Exercise requirements: For this exercise, copy out each line of the material below that includes "know".

═════ Records supplied ═════

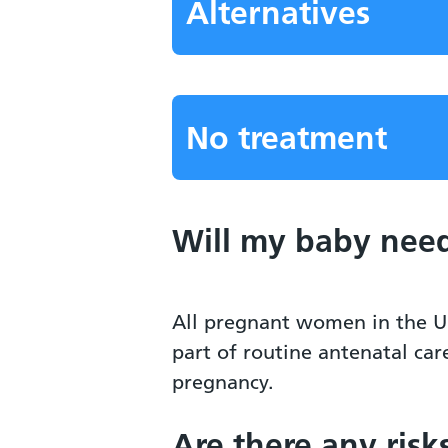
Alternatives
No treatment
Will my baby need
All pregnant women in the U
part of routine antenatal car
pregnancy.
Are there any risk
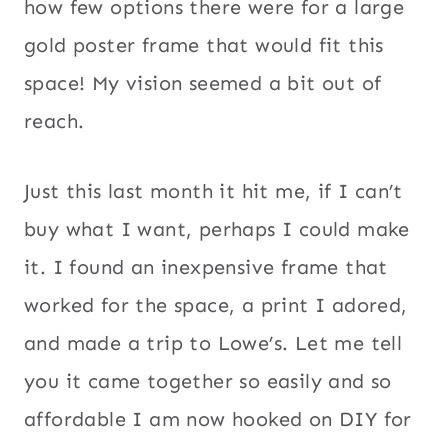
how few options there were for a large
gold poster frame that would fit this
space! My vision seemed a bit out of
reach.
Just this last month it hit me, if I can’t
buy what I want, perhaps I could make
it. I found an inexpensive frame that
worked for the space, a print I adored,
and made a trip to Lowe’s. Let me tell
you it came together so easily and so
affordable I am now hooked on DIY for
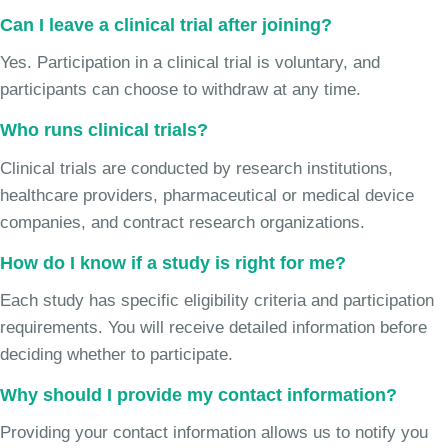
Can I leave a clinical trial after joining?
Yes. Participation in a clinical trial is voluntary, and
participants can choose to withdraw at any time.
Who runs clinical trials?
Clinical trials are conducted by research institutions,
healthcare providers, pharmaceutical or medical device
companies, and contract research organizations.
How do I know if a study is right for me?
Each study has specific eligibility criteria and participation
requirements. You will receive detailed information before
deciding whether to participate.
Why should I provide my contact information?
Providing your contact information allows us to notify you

═════
═════ Records supplied ═════

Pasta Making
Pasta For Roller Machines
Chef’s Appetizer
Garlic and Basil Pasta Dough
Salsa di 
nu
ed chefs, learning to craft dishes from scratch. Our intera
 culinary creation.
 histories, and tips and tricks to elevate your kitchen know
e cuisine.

═════

Result:
How do I know if a study is right for me?
 histories, and tips and tricks to elevate your kitchen know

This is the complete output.